The idea to adapt Robin Hood into an animated feature was dated back to Walt Disney's interest in the tale of Reynard the Fox following the release of Snow White and the Seven Dwarfs (1937). The idea was repeatedly shelved for several decades. In 1968, Ken Anderson pitched a film adaptation of Robin Hood, incorporating ideas from Reynard of Fox by using anthropomorphic animals rather than humans. The project was approved, becoming the first animated feature to be produced without the involvement of Walt Disney.  

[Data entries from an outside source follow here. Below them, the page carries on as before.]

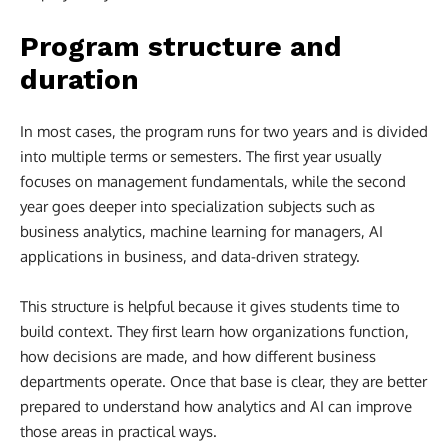
Program structure and
duration
In most cases, the program runs for two years and is divided
into multiple terms or semesters. The first year usually
focuses on management fundamentals, while the second
year goes deeper into specialization subjects such as
business analytics, machine learning for managers, AI
applications in business, and data-driven strategy.
This structure is helpful because it gives students time to
build context. They first learn how organizations function,
how decisions are made, and how different business
departments operate. Once that base is clear, they are better
prepared to understand how analytics and AI can improve
those areas in practical ways.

Robin Hood was released on November 8, 1973. The film was a commercial success but received mixed reviews.

Plot 

The story is narrated by Alan-a-Dale. He introduces Robin Hood and Little John, who live in Sherwood Forest, robbing from the rich and giving to the overtaxed townsfolk of Nottingham. The Sheriff of Nottingham tries to catch the two, but he fails every time. Meanwhile, Prince John and his counselor Sir Hiss arrive in Nottingham. Earlier, Sir Hiss hypnotized Prince John's brother King Richard to fight in the  third crusade, allowing Prince John to take the throne as de facto King. Unfortunately, the Prince is greedy and immature, even sucking his thumb whenever his mother is mentioned. Robin and Little John rob Prince John by disguising themselves as fortune tellers, prompting the Prince to put a bounty on their heads.

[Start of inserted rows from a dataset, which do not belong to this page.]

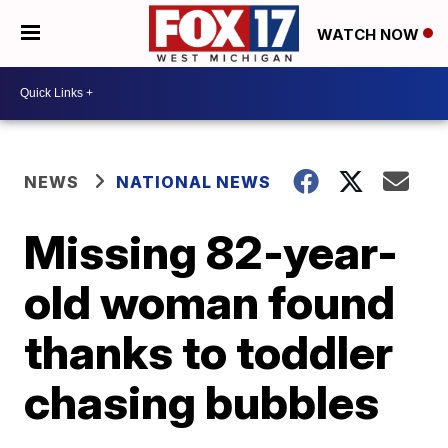
WATCH NOW
NEWS
NATIONAL NEWS
Missing 82-year-
old woman found
thanks to toddler
chasing bubbles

The Sheriff, under Prince John's orders, taxes the inhabitants of Nottingham excessively. However, Robin gives back some money to a family of rabbits, and gives a bow, arrow and one of his hats to the young rabbit Skippy for his birthday. Skippy and his two sisters and his friend, Toby, test out the bow, but Skippy accidentally fires the arrow into the grounds of Nottingham Castle. The children sneak inside, meeting Maid Marian and her lady-in-waiting Lady Kluck. Marian reveals that she and Robin were once childhood sweethearts, but she was sent to London and has not seen him for years, only recently returning to Nottingham and assuming Robin has forgotten her.

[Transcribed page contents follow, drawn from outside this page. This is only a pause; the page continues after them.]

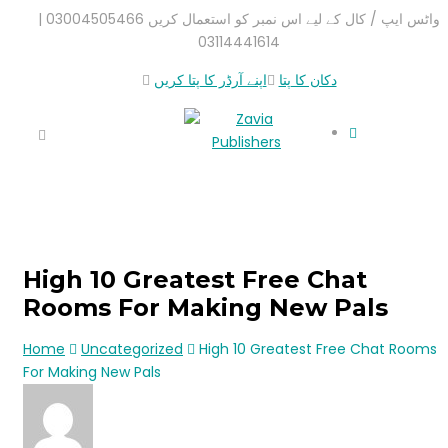
واٹس ایپ / کال کے لیے اس نمبر کو استعمال کریں 03004505466 |
03114441614
اپنے آرڈر کا پتا کریں
دکان کا پتا
High 10 Greatest Free Chat
Rooms For Making New Pals
Home
Uncategorized
High 10 Greatest Free Chat Rooms
For Making New Pals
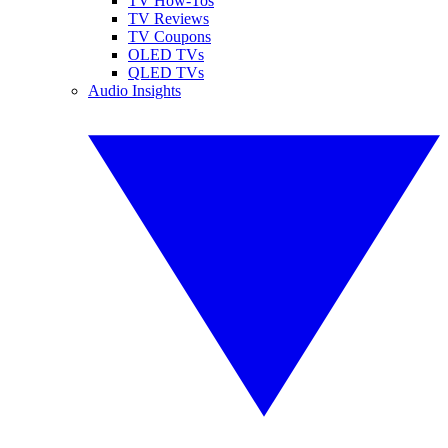
TV How-Tos
TV Reviews
TV Coupons
OLED TVs
QLED TVs
Audio Insights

Friar Tuck, the local priest, visits Robin and Little John to report that Prince John is hosting an archery tournament, with a kiss from Maid Marian as the prize. Robin disguises himself as a stork and enters the contest, while Little John masquerades as the Duke of Chutney to get close to Prince John. Robin wins the tournament, but Prince John recognizes and exposes him, sentencing him to death despite Marian's pleas. Little John threatens Prince John with a dagger, resulting in a fight between Robin's forces and Prince John's soldiers, culminating in Robin's party escaping with Marian and Lady Kluck in tow.

In the forest, Robin and Marian share a romantic evening, then are surprised by Robin's "merry men", who sing a funny song dubbing John the "Phony King of England". Prince John learns of the song and furiously triples the taxes; most of the town cannot pay, and are imprisoned. The Sheriff visits Friar Tuck's church to steal from the poor box; Tuck throws him out and attacks him with a quarterstaff, resulting in Tuck's arrest for "treason". Prince John learns of this, and orders Tuck's execution, hoping to lure Robin into doing something rash to save him.

The night before the execution, despite the precautions of Prince John, Robin Hood and Little John sneak into the castle. Little John manages to free all of the prisoners, Tuck included, whilst Robin steals all of Prince John's gold. Hiss awakens, and tries to stop them, rousing the castle. Chaos ensues as Robin and the others try to escape to Sherwood Forest, and Robin is forced to return to the castle to rescue Skippy's sister, Tagalong. The Sheriff chases Robin through the building and attacks him with a lit torch, setting the castle ablaze and forcing Robin to jump into the moat. Little John and Skippy anxiously watch as the water is pelted with arrows, and for a moment, it seems as if Robin has been killed, but he eventually emerges unharmed. Hiss chides a despairing Prince John for his failed trap, and points out the castle (belonging to Prince John's mother) is afire, which drives Prince John to insanity.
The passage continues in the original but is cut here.